### [WORK REQUEST]
From the first line to the last, transcribe the data exactly and skip the pictures.
○ ○ ○ ○ ○
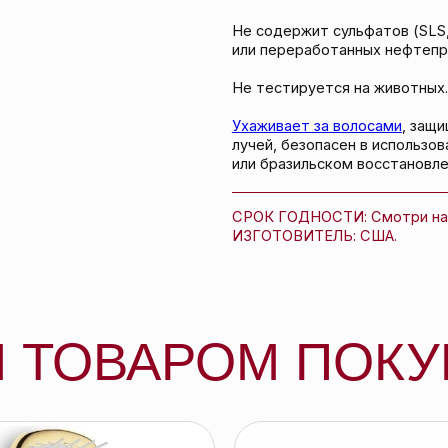
СРОК ГОДНОСТИ: Смотри на упаковке.
ИЗГОТОВИТЕЛЬ: США.
ТОВАРОМ ПОКУПА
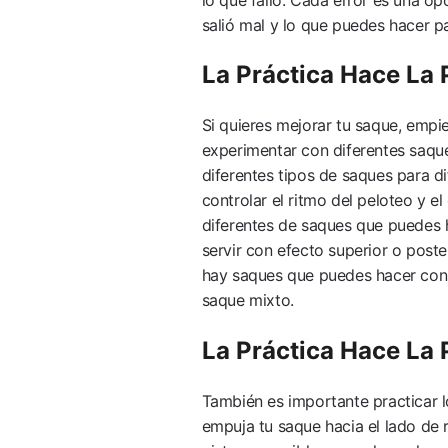
salió mal y lo que puedes hacer p
La Práctica Hace La 
Si quieres mejorar tu saque, empi
experimentar con diferentes saque
diferentes tipos de saques para d
controlar el ritmo del peloteo y e
diferentes de saques que puedes 
servir con efecto superior o poste
hay saques que puedes hacer con 
saque mixto.
La Práctica Hace La 
También es importante practicar l
empuja tu saque hacia el lado de r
○ ○ ○ ○ ○
### [RESPONSE TO THIS TASK]
СРОК ГОДНОСТИ: Смотри на упаковке.
ИЗГОТОВИТЕЛЬ: США.
ТОВАРОМ ПОКУПА
salió mal y lo que puedes hacer p
La Práctica Hace La 
Si quieres mejorar tu saque, empi
experimentar con diferentes saque
diferentes tipos de saques para d
controlar el ritmo del peloteo y e
diferentes de saques que puedes 
servir con efecto superior o poste
hay saques que puedes hacer con 
saque mixto.
La Práctica Hace La 
También es importante practicar l
empuja tu saque hacia el lado de r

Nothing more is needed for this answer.